O jornalista cita por exemplo o caso da chamada Responsabilidade de Proteger, adotada pela Assembleia Geral das Nações Unidas em 2005, que em teoria obriga os países assinantes a intervir no caso de violação maciça dos direitos humanos, dentro ou fora de suas fronteiras. Desde então, entretanto, ocorreram inúmeras atrocidades na Síria entre muitos outros países sem que, basicamente, ninguém tenha movido um dedo. Essa cláusula foi aplicada na Líbia, com uma intervenção aérea contra Muammar al-Gaddafi, que acabou derrubado; mas que deixou o país na anarquia total. Mas não se trata somente de fazer vistas grossas diante de violações do direito humanitário em terceiros Estados: democracias indiscutíveis e assentadas adotaram políticas que vão contra os princípios básicos. O caso da Itália se negando a abrigar o navio Aquarius é o mais recente, mas não o único na Europa e nos EUA de ataques contra os direitos elementares, especialmente contra os refugiados.

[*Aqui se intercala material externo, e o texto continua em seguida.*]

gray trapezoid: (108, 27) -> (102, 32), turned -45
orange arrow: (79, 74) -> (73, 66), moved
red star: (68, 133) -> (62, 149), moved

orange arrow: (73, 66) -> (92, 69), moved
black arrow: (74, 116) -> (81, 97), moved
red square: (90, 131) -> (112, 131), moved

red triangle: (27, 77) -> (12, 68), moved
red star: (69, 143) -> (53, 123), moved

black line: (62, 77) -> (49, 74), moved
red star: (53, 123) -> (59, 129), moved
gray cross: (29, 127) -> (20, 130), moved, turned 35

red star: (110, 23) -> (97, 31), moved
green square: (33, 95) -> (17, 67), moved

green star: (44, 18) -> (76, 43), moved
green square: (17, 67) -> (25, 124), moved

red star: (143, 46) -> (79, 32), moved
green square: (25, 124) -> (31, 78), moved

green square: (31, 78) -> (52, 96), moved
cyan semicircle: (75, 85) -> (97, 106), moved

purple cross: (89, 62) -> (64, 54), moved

Dentro desse movimento também se situa a retirada, na terça-feira, dos Estados Unidos do Conselho dos Direitos Humanos da ONU. Faz parte de uma série de órgãos criados nos últimos anos para proteger os direitos humanos. “Os direitos humanos enfrentam desafios importantes, mas não tenho dúvidas de que a ideia de que cada ser humano tem direitos mínimos em virtude do direito internacional manterá sua força e, com o tempo, sua efetividade”, explica Philippe Sands. “Esse não é o momento de se inclinar diante dos venenos do nacionalismo e do populismo que estão mais uma vez circulando pelas veias do mundo”.
Nacionalismo crescente
Quando se trata de relações entre Estados, os direitos humanos ficam muito atrás em relação a interesses econômicos e geopolíticos. Em outras palavras, organizações como a Anistia Internacional, a Human Rights Watch e toda a imprensa mundial podem publicar dezenas de relatórios e reportagens sobre as violações dos direitos humanos na Arábia Saudita, Egito e China, mas seus efeitos sobre a realidade nessas regiões serão mínimos.

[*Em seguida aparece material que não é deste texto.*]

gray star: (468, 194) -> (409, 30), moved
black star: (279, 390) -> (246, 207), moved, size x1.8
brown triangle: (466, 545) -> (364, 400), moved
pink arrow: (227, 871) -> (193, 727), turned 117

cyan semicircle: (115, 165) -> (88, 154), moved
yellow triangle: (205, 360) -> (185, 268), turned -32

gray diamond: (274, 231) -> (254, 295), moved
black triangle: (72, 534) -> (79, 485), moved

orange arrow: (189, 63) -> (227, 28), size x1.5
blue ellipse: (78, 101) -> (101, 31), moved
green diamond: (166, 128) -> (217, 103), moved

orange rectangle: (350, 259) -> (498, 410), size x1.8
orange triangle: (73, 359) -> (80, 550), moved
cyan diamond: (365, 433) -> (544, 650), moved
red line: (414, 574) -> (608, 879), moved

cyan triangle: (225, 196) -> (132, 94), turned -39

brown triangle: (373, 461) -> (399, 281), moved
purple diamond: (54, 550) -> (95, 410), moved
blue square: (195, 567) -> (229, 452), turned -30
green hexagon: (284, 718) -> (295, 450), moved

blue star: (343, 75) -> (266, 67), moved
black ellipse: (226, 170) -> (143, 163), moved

Mas isso não significa que devamos nos resignar, como explica Koldo Casla, pesquisador associado na Universidade de Newcastle e autor de tese de doutorado no King’s College de Londres sobre esse tema: “A maior parte dos analistas em relações internacionais afirma que defender os direitos humanos é incompatível com o realismo político. Penso que hoje nos vemos forçados a reconsiderar essa postura nesse mundo de nacionalismo crescente, onde as legitimidades se escoram no local e onde muitos desconfiam de supostas elites cosmopolitas”.
O fato de que Donald Trump tenha voltado atrás em uma de suas decisões mais cruéis – separar menores de suas famílias como maneira de dissuadir novos imigrantes irregulares – é uma prova de que existem coisas que são, simplesmente, intoleráveis em uma democracia. Como explica Koldo Casla: “Na esfera internacional desconfio da ideia de que os Estados se motivem por iniciativa própria pela promoção da Justiça global. Dito isso, podem sentir-se impelidos a fazê-lo desde que a população assim o exija na esfera nacional. Em outras palavras, o dia em que nos resignarmos será quando os direitos humanos deixarão de ter um papel na política internacional”.
O legado de Lemkin
Rua Leste-Oeste, de Philippe Sands, narra a história de Hersch Lauterpacht e Raphael Lemkin, os dois juristas que, horrorizados pelos crimes do nazismo, criaram as bases do direito internacional humanitário e colocaram os direitos humanos no centro do debate. Lemkin, também, cunhou a palavra genocídio. O Instituto Berg recém-publicou na Espanha sua autobiografia, Totalmente Extraoficial, em que revela sua obsessão de que os Estados protegessem juridicamente todas as pessoas de perseguições, independentemente de sua raça e credo.
Horrorizado pelo Holocausto, em que uma parte de sua família foi assassinada, Lemkin utilizou sua própria experiência, mas também estudou outros casos de assassinatos em massa de pessoas por suas ideias e religião – tem páginas pavorosas, por exemplo, sobre o assassinato de cristãos no Japão –. “Lemkin fez uma coisa extraordinária: imaginou um mundo em que o direito internacional estava a serviço das pessoas”, diz Joaquín González Ibáñez, codiretor do Instituto Berg, professor de Direito Internacional na Universidade Alfonso X e editor e tradutor da biografia de Lemkin. “Seu legado reivindica a pátria comum da humanidade e a responsabilidade de prevenir os atos recorrentes de genocídio, que a história nos demonstra que estão à espreita no futuro”.